CalciBlend: Boosting Your Calcium Intake with Ease

CalciBlend: Boosting Your Calcium Intake with Ease

Calcium is a vital mineral critical for maintaining strong bones and teeth and supporting other crucial functions such as heart, muscle and nerve functioning. Despite the importance of calcium’s role in our overall health and well-being, many people fail to meet suggested daily calcium requirements. Fortunately, including calcium-rich foods in your diet can help bridge this gap. In this quick review of calcium and diet, we will explore the benefits of calcium, provide a list of calcium-rich foods, and discuss how CalciBlend can make it easier to meet your calcium needs. 

The Importance of Calcium in Your Diet

Calcium, the most abundant mineral in the human body, is vital for maintaining optimal health, particularly for bone health. The bones and teeth store 99% of the body's calcium content. Calcium plays a crucial role in bone formation, density, and strength, especially during childhood, adolescence, and older adulthood when bone growth and maintenance are critical. 

Benefits of Meeting Your Calcium Needs


  1. Stronger Bones and Teeth: Adequate calcium intake helps build and maintain strong bones and teeth, reducing the risk of fractures and dental issues. 
  1. Muscle Function: Calcium is involved in muscle contraction and relaxation, including the beating of the heart muscle. 
  1. Nerve Signaling: Calcium aids in nerve signaling by facilitating the transmission of messages between the brain and other parts of the body. 
  1. Blood Clotting: Calcium is essential for blood clotting, which is crucial to preventing excessive bleeding and healing. 

Calcium-Rich Foods to Enhance Your Diet


  1. Dairy Products: Dairy products are excellent sources of calcium.

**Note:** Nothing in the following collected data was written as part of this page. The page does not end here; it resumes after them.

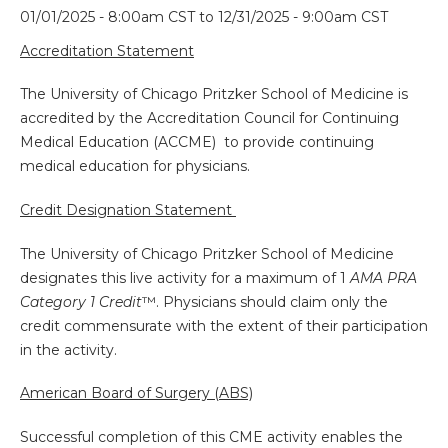
01/01/2025 - 8:00am CST
to
12/31/2025 - 9:00am CST
Accreditation Statement
The University of Chicago Pritzker School of Medicine is
accredited by the Accreditation Council for Continuing
Medical Education (ACCME) to provide continuing
medical education for physicians.
Credit Designation Statement
The University of Chicago Pritzker School of Medicine
designates this live activity for a maximum of 1
AMA PRA
Category 1 Credit
™. Physicians should claim only the
credit commensurate with the extent of their participation
in the activity.
American Board of Surgery (ABS)
Successful completion of this CME activity enables the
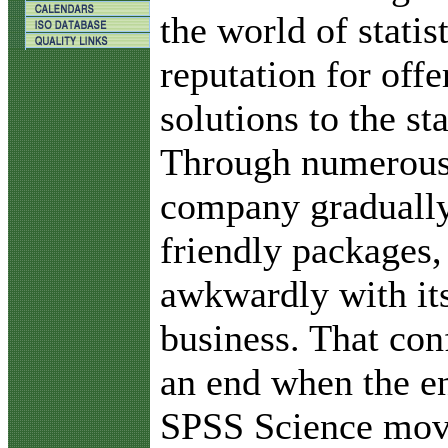
the world of statis
reputation for offe
solutions to the sta
Through numerous 
company gradually
friendly packages,
awkwardly with it
business. That con
an end when the e
SPSS Science move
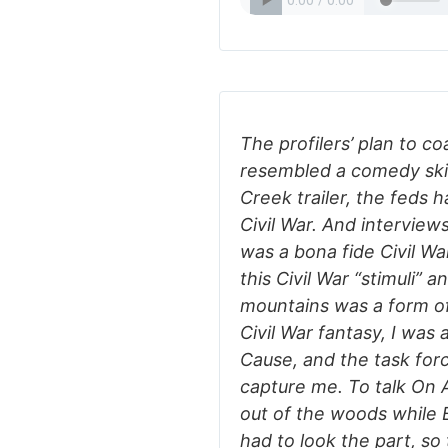
The profilers’ plan to c
resembled a comedy skit
Creek trailer, the feds
Civil War. And interview
was a bona fide Civil War
this Civil War “stimuli” 
mountains was a form of
Civil War fantasy, I was 
Cause, and the task for
capture me. To talk On A
out of the woods while 
had to look the part, so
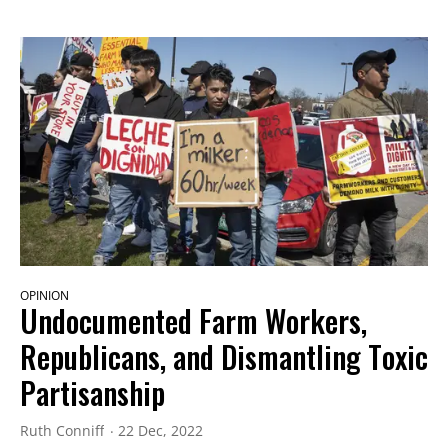
OPINION
Undocumented Farm Workers,
Republicans, and Dismantling Toxic
Partisanship
Ruth Conniff
22 Dec, 2022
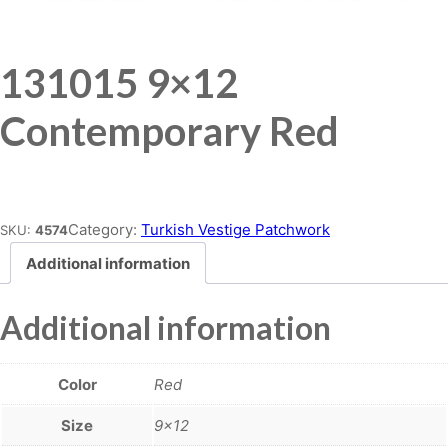
131015 9×12
Contemporary Red
Place order
Category:
Turkish Vestige Patchwork
SKU:
4574
Additional information
Additional information
Color
Red
Size
9×12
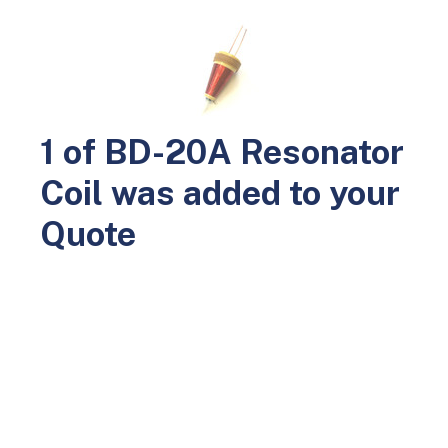
0
Home
Parts
Leak and Holiday Detectors
BD-20A Parts
BD-20A Resonator Coil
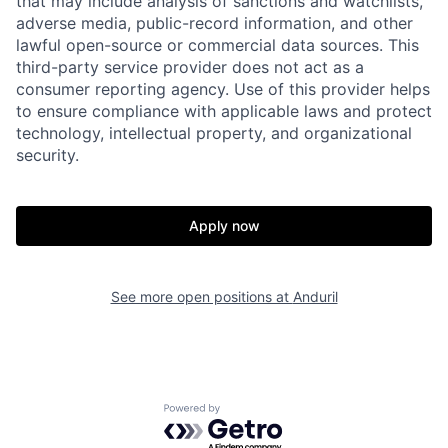
that may include analysis of sanctions and watchlists,
adverse media, public-record information, and other
lawful open-source or commercial data sources. This
third-party service provider does not act as a
consumer reporting agency. Use of this provider helps
to ensure compliance with applicable laws and protect
technology, intellectual property, and organizational
security.
Home
Resources
Apply now
Portfolio
Fellowship
See more open positions at
Anduril
About
Build
Our Thesis
Jobs
Powered by Getro.com
Team
Contact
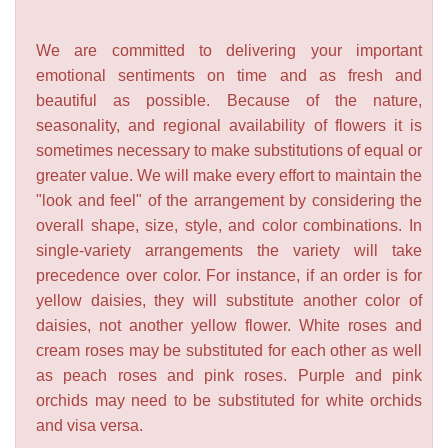
We are committed to delivering your important
emotional sentiments on time and as fresh and
beautiful as possible. Because of the nature,
seasonality, and regional availability of flowers it is
sometimes necessary to make substitutions of equal or
greater value. We will make every effort to maintain the
"look and feel" of the arrangement by considering the
overall shape, size, style, and color combinations. In
single-variety arrangements the variety will take
precedence over color. For instance, if an order is for
yellow daisies, they will substitute another color of
daisies, not another yellow flower. White roses and
cream roses may be substituted for each other as well
as peach roses and pink roses. Purple and pink
orchids may need to be substituted for white orchids
and visa versa.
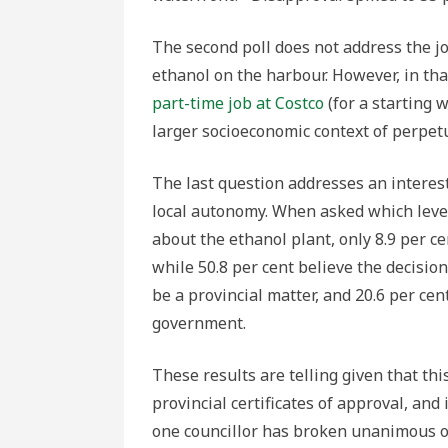
The second poll does not address the 
ethanol on the harbour. However, in th
part-time job at Costco
(for a starting 
larger socioeconomic context of perpetua
The last question addresses an interes
local autonomy. When asked which lev
about the ethanol plant, only 8.9 per c
while 50.8 per cent believe the decision
be a provincial matter, and 20.6 per cen
government.
These results are telling given that th
provincial certificates of approval, an
one councillor has broken unanimous o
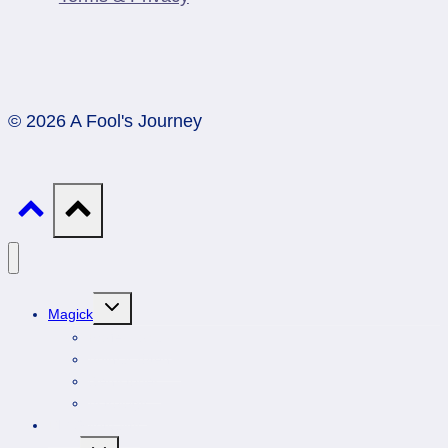
© 2026 A Fool's Journey
Toggle
Magick
child
menu
Professionals
Animal Totems
Gemstones
Astrology
DIY Spirituality
Toggle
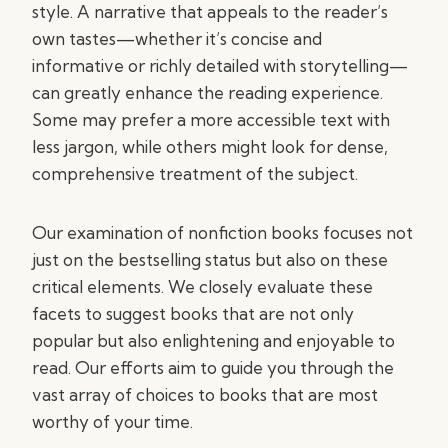
style. A narrative that appeals to the reader’s
own tastes—whether it’s concise and
informative or richly detailed with storytelling—
can greatly enhance the reading experience.
Some may prefer a more accessible text with
less jargon, while others might look for dense,
comprehensive treatment of the subject.
Our examination of nonfiction books focuses not
just on the bestselling status but also on these
critical elements. We closely evaluate these
facets to suggest books that are not only
popular but also enlightening and enjoyable to
read. Our efforts aim to guide you through the
vast array of choices to books that are most
worthy of your time.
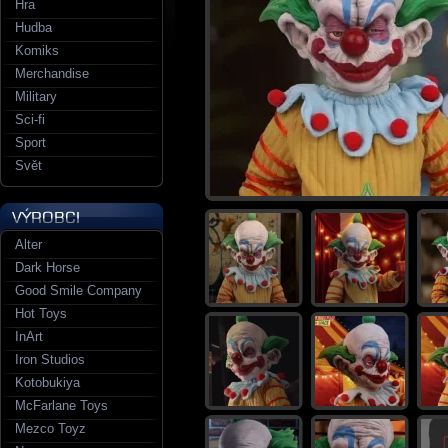
Hra
Hudba
Komiks
Merchandise
Military
Sci-fi
Sport
Svět
Alter
Dark Horse
Good Smile Company
Hot Toys
InArt
Iron Studios
Kotobukiya
McFarlane Toys
Mezco Toyz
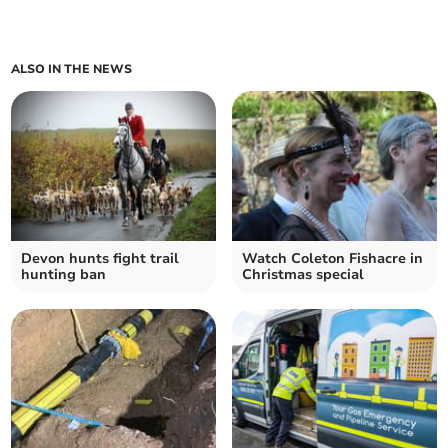
ALSO IN THE NEWS
Devon hunts fight trail
Watch Coleton Fishacre in
hunting ban
Christmas special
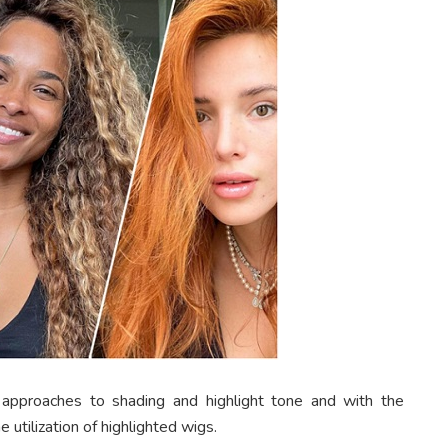
 approaches to shading and highlight tone and with the
utilization of highlighted wigs.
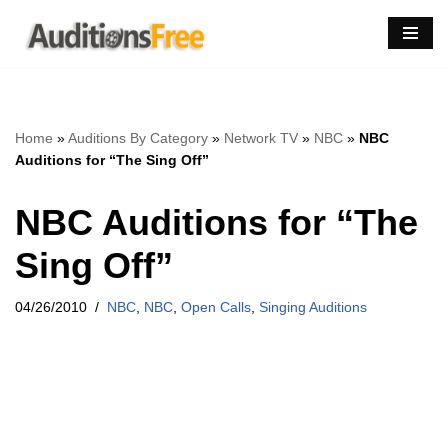
Skip
to
content
Home
»
Auditions By Category
»
Network TV
»
NBC
»
NBC
Auditions for “The Sing Off”
NBC Auditions for “The
Sing Off”
04/26/2010
NBC
,
NBC
,
Open Calls
,
Singing Auditions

As dairy products can have high amounts of saturated fat, make sure you balance your fat intake and explore low fat options. 
  1. Leafy Green Vegetables: Vegetables such as kale, collard greens, and spinach are rich in calcium. Add them to salads, soups, or smoothies for a nutrient boost. 
  1. Soy Products: Tofu, tempeh, and edamame are good options for sources of calcium that are plant-based. Look for calcium-fortified soy products for an extra dose of calcium. 
  1. Almonds: Almonds are a good source of calcium and make a convenient, nutritious snack. Beyond eating them solo, consider adding them to salads, oatmeal, or trail mix for extra crunch. 
  1. Fish: Fish such as salmon and sardines with bones are rich in calcium. Canned varieties are convenient and budget-friendly. 
  1. Fortified Foods: Numerous food items, including orange juice, cereals, and plant-based milk alternatives, are enriched with calcium.  Check the labels to ensure they are fortified with calcium carbonate or another bioavailable form. 

The Convenience of Using CalciBlend

CalciBlend is a convenient way to boost your calcium intake. It is a powdered blend of calcium carbonate and other essential nutrients, designed to be easily incorporated into your favorite foods and beverages. CalciBlend can be sprinkled onto cereal, mixed into smoothies, or stirred into soups and sauces, making it a versatile and hassle-free way to increase your calcium intake. 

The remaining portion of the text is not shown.